A modular implementation for Proximal Policy Optimization in Tensorflow 2 using Eagerly Execution for the Super Mario Bros enviroment.
- Tensorflow 2
- OpenCV
- OpenIA gym
- Super Mario Bros NES, developed by Kautenja
Clone the repository, Change the path to the cloned repository
import os
os.chdir('./PPO-Mario-Bros-Tensorflow-2')
For training, run:
python -c 'from Main import train; train(True)'
The argument of training enables the load of weights of the trained model.
For testing the model:
python -c 'from Main import test; test(10,0)'
Where the first argument of test is the number of episodes to test the model, and the second is the number of the enviroment to test, for the code the enviroments of test are the next ones:
0 : SuperMarioBros-1-1-v0
The first level of the first world
1 : SuperMarioBros-1-2-v0
The second level of the first world
2 : SuperMarioBros-1-3-v0
The third level of the first world
3 : SuperMarioBros-2-2-v0
The second level of the second world
To change the enviroments, modify the Enviroments.py file. Eight actors were trained in the first level of Mario, and this is how it learned to finish it.

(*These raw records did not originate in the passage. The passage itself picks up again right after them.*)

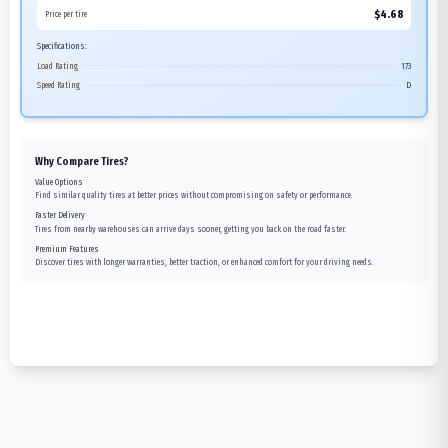
$
4.68
Price per tire
Specifications:
Load Rating
173
Speed Rating
D
Why Compare Tires?
Value Options
Find similar quality tires at better prices without compromising on safety or performance.
Faster Delivery
Tires from nearby warehouses can arrive days sooner, getting you back on the road faster.
Premium Features
Discover tires with longer warranties, better traction, or enhanced comfort for your driving needs.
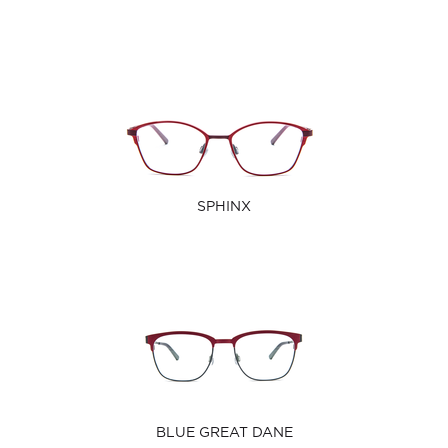
SPHINX
BLUE GREAT DANE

Testing in not observed enviroments:
-
[1] Proximal Policy Optimization Algorithms.
-
[2] Gotta Learn Fast: A New Benchmark for Generalization in RL.
-
[3] The implementation in tensorflow 1 of "coreystaten".
-
[4] Some of parameters of the convolutional neural network of "jakegrigsby".
https://github.com/jakegrigsby/supersonic/tree/master/supersonic
-
[5] OpenAI Baselines of Atari and Retro wrappers.
-
[6] The implementation of Super Mario Brothers by "Kautenja".
- Implement meta learning and train in multiple enviroments for a more generalized actor.